Chaos, Selbstdarsteller, kein Mitleid: Basler rechnet mit Kaiserslautern ab!

Kaiserslautern - Der 1.FC Kaiserslautern geht nach jahrelangem Abwärtstrend nun den Weg in die Planinsolvenz (TAG24 berichtete). Einer, dessen Jugendklub die "Roten Teufel" sind, ist Mario Basler. Und dieser rechnet nun schonungslos mit dem viermaligen deutschen Meister ab!

Meister als Aufsteiger. Als bisher erster und einziger Klub gelang dem FCK 1998 dieses Kunststück. Mit dabei unter anderem: Michael Ballack und Olaf Marschall.
Meister als Aufsteiger. Als bisher erster und einziger Klub gelang dem FCK 1998 dieses Kunststück. Mit dabei unter anderem: Michael Ballack und Olaf Marschall.  © Katja Lenz/dpa

Auf dem Betzenberg brennt's. Nicht erst seit heute, nicht erst seit gestern. Der Niedergang des einstigen Bundesliga-Schwergewichts ist ein schleichender Prozess, der bei weitem jedoch nie geräuschlos ablief.

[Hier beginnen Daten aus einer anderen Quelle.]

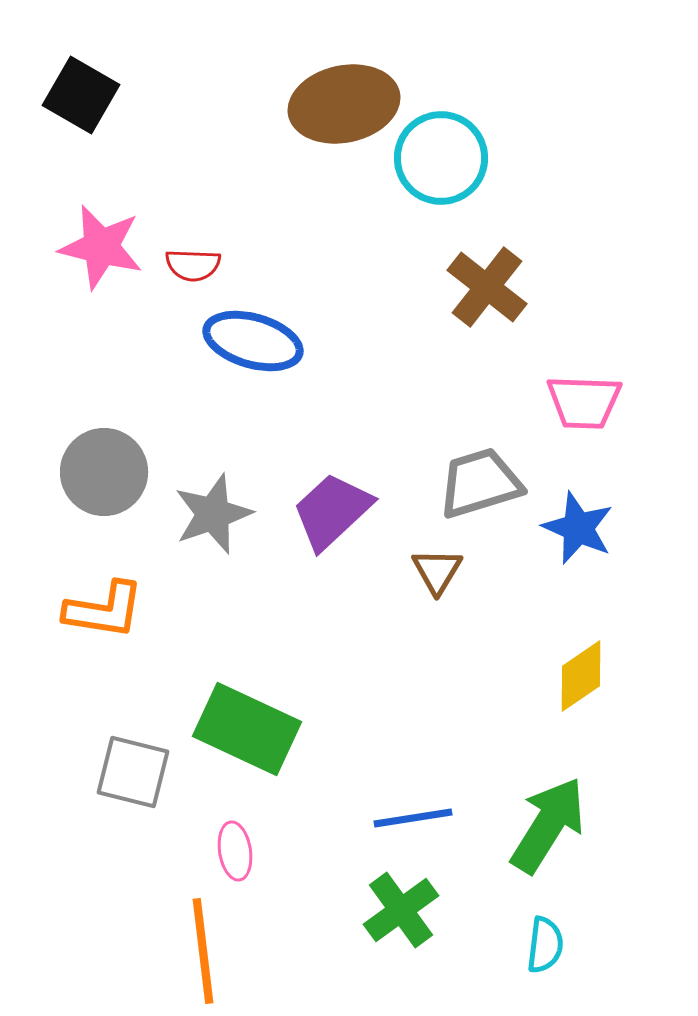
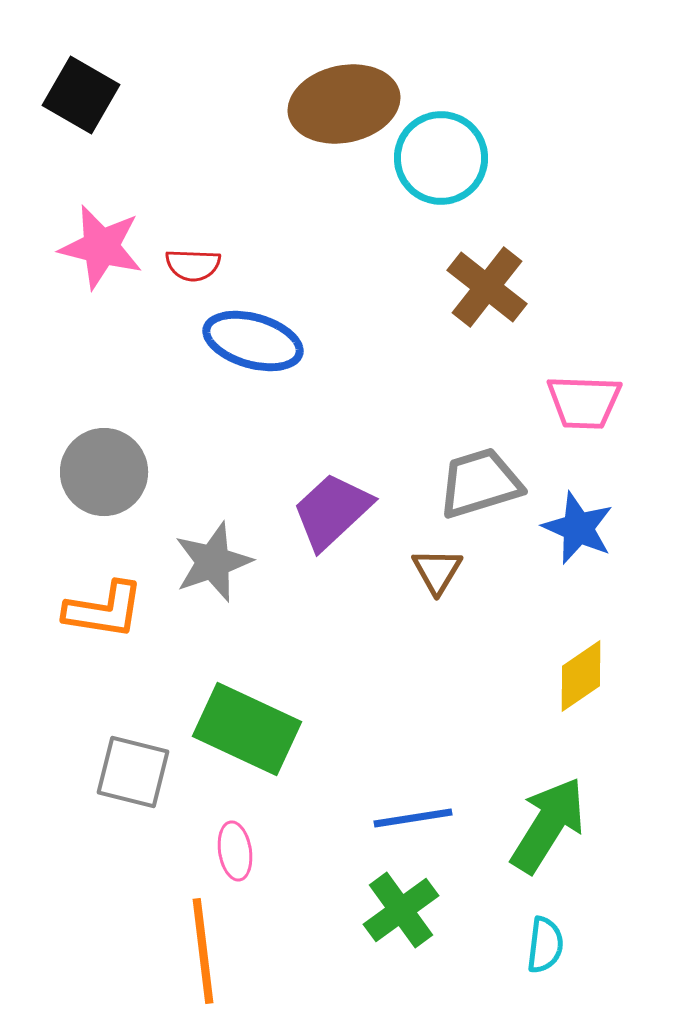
gray star: moved 48 px down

Hier, wo einst die Miroslav Kloses ihr Profi-Debüt gaben, die Tim Wieses und Michael Ballacks dieser Welt sich die ersten Sporen im Knallhart-Geschäft Bundesliga verdienten. Hier, wo selbst der große FC Bayern nie gern hingefahren ist. 

Kaiserslautern ist ein großer Name, doch die Schulden und die Misswirtschaft der Vergangenheit lassen die Enttäuschung bei Fans und denen, die es mit dem FCK halten, noch größer wirken. Einer davon: Mario Basler.

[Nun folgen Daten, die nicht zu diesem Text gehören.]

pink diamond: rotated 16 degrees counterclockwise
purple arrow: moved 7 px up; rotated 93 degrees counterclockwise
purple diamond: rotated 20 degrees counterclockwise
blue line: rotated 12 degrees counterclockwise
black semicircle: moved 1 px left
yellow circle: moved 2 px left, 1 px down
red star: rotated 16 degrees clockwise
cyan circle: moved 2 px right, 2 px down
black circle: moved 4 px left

Der 51-Jährige ist bekannt für seine Knallhart-Meinungen. Vor ihm ist so ziemlich niemand sicher. 

Basler: "Es herrscht das pure Chaos"

Mario Basler lässt am Großteil der Entscheidungsträger des 1. FC Kaiserslautern kein gutes Haar.
Mario Basler lässt am Großteil der Entscheidungsträger des 1. FC Kaiserslautern kein gutes Haar.  © Christoph Soeder/dpa

Weder Mesut Özil war vor seinen schonungslosen Abrechnungen sicher noch die tattoowierten und mit Gelmatte versehenen Profis der Neuzeit. 

Selbst außerhalb des Fußballs verteilte er bei "Schlag den Star" gleich reihenweise Hiebe in Richtung Gegner, Moderator und Format.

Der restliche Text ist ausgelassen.